Long-dated U.S. government debt prices slipped Tuesday as data showing U.S. manufacturing expanded in August drew money into stocks and away from bonds.
Bonds reacted negatively as U.S. equities started climbing soon after the Institute for Supply Management report showed manufacturing expanded in August, albeit at a slower pace than in July.
In mid-afternoon trade, the 10-year Treasury note was down 9/32 in price for a yield of 4.56 percent, compared with 4.53 percent late Friday. Bond yields and prices move inversely. In contrast, the Dow Jones Industrial Average was up 79 points, or 0.6 percent.
"We're trading with stocks," said Chris Rupkey, senior financial economist at Bank of Tokyo/Mitsubishi UFJ. "When stocks are up, bond prices are down."
'Timeliest Indicators' and Rate Cuts
Given Federal Reserve Chairman Ben Bernanke's statement Friday that the Fed would pay "particularly close attention to the timeliest (economic) indicators," the signs of continued economic growth in the August ISM manufacturing index made stocks look more alluring than bonds, analysts said.
"At this stage, the 50-line (on the ISM manufacturing index) becomes very important to tell whether the economy is expanding or contracting," said Chris Rupkey, senior financial economist at Bank of Tokyo/Mitsubishi in New York.

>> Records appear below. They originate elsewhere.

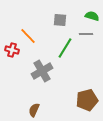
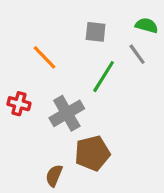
gray line: (86, 34) -> (137, 54), turned 56
red cross: (12, 50) -> (19, 104), moved
brown pentagon: (87, 100) -> (92, 153), moved

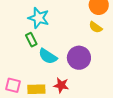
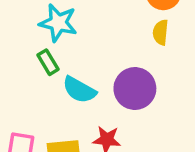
yellow semicircle: (96, 27) -> (161, 32), turned 64

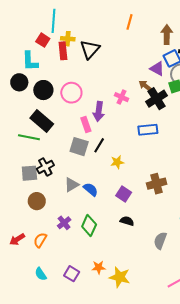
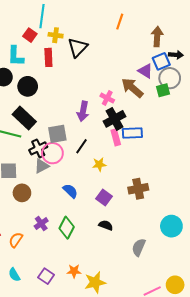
red rectangle: (63, 51) -> (48, 57), moved
brown arrow: (145, 86) -> (132, 88), size x1.6
pink circle: (71, 93) -> (52, 153), moved
black cross: (157, 99) -> (115, 119), moved
pink rectangle: (86, 124) -> (116, 137), moved
gray square: (79, 147) -> (57, 134), moved, turned -30
black cross: (45, 167) -> (38, 148), moved
gray triangle: (72, 185) -> (42, 166), moved
brown circle: (37, 201) -> (22, 193), moved
yellow star: (120, 277) -> (95, 282), turned -30

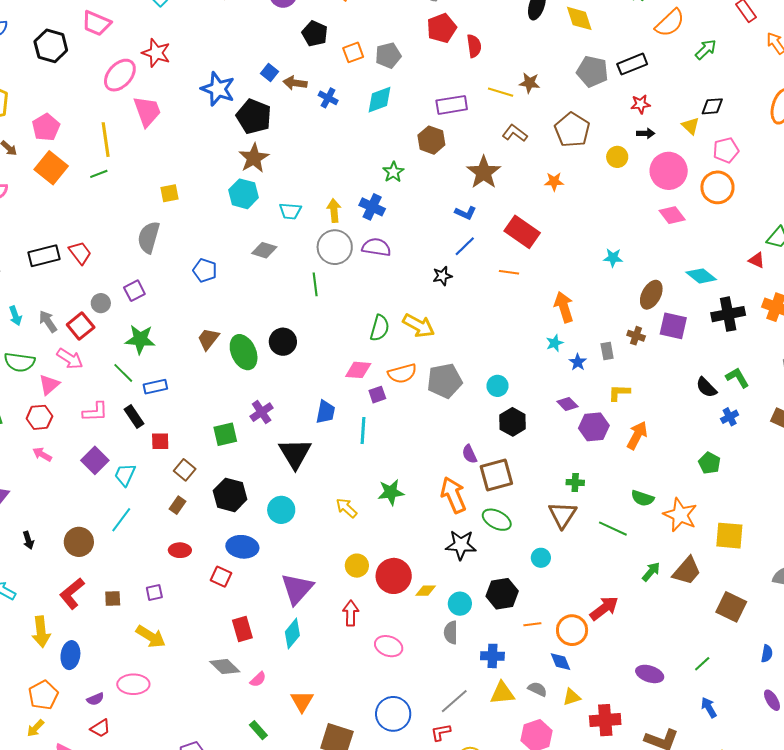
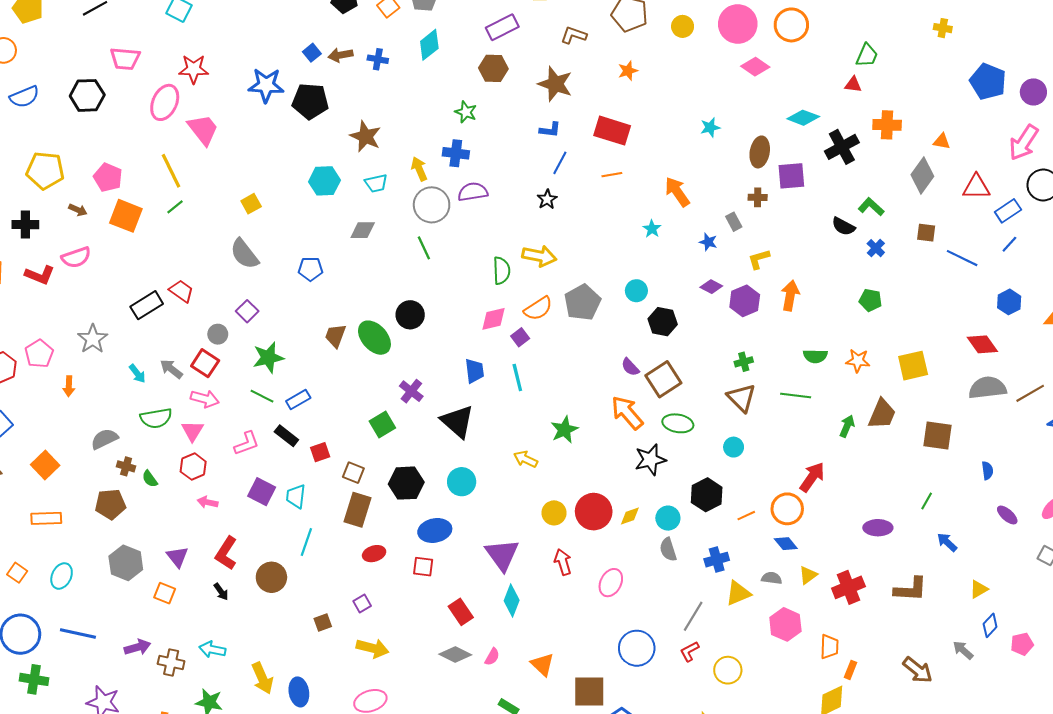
blue square: (270, 72) -> (312, 53), turned 30
brown star: (254, 158) -> (365, 136), moved
gray semicircle: (149, 237) -> (244, 254), turned -36
cyan star: (555, 343) -> (652, 229), moved
brown rectangle: (178, 505) -> (357, 510), size x1.8
orange star: (680, 515) -> (858, 361), size x0.7
red L-shape: (72, 593) -> (226, 553), moved
pink ellipse: (389, 646) -> (611, 583), turned -64

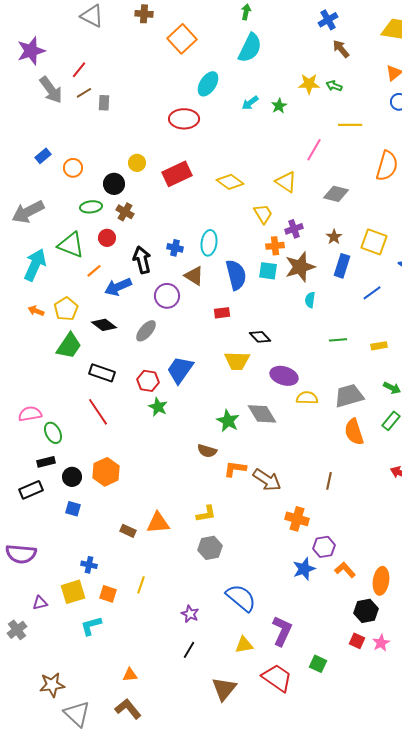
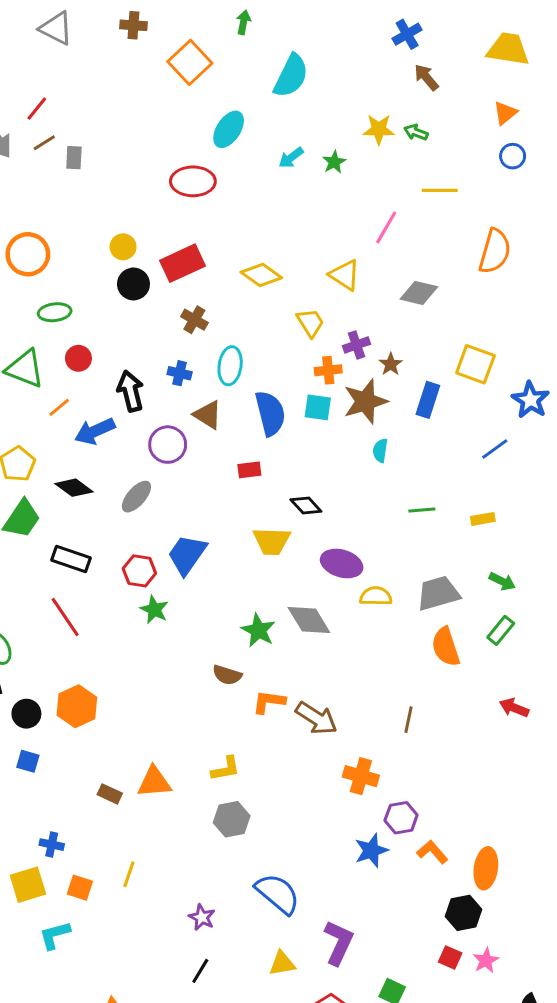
green arrow: (246, 12) -> (243, 22), moved
orange circle: (73, 168) -> (28, 254), size x1.5
black circle: (114, 184) -> (133, 284), moved
brown cross: (125, 212) -> (194, 320), moved
brown star: (334, 237) -> (391, 364), moved
blue line: (372, 293) -> (495, 449), moved

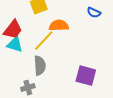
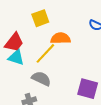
gray semicircle: (40, 66) -> (41, 79), turned -60

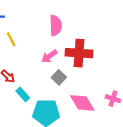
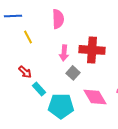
pink semicircle: (56, 25) -> (58, 19), moved
pink arrow: (49, 56) -> (64, 53), turned -49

The ISM index of national factory activity slipped to 52.9 in August from 53.8 in July, but any reading above 50 reflects expansion.
A crucial issue for the Fed in determining whether it will cut interest rates at its mid-September policy meeting is whether the credit drought that occurred in August will stymie economic growth or even tip the economy into recession. The ISM index showed that, at least so far, that has not happened.
"There's always a first time, of course, but the Fed has never begun a series of rate cuts with the ISM above 50," said Rupkey. "The credit crunch hasn't blown down the economy yet, so bonds lost some ground."
Tuesday marked the return of substantial volume after U.S. bond markets were closed for Monday's Labor Day holiday. Last week, the 10-year note's yield fell below 4.50 percent to its lowest level since March as investors shunned riskier assets and bet that the Fed would cut interest rates to alleviate the potential negative impact of credit market stress on the economy.
In mid-afternoon, the two-year Treasury note was flat, its yield at 4.14 percent, barely changed from Friday. Analysts cautioned that the safe-haven bid for high-quality U.S. government debt could return if the corporate funding and credit problems that gripped markets in August reemerge.
"My focus is on how well these deals on the books of these big banks get distributed," said Charlie Smith, chief investment officer of Fort Pitt Capital Group in Greentree, Pennsylvania. "If they don't get distributed in any comfortable way, then the fear trade into short-term Treasury paper will come back," he said.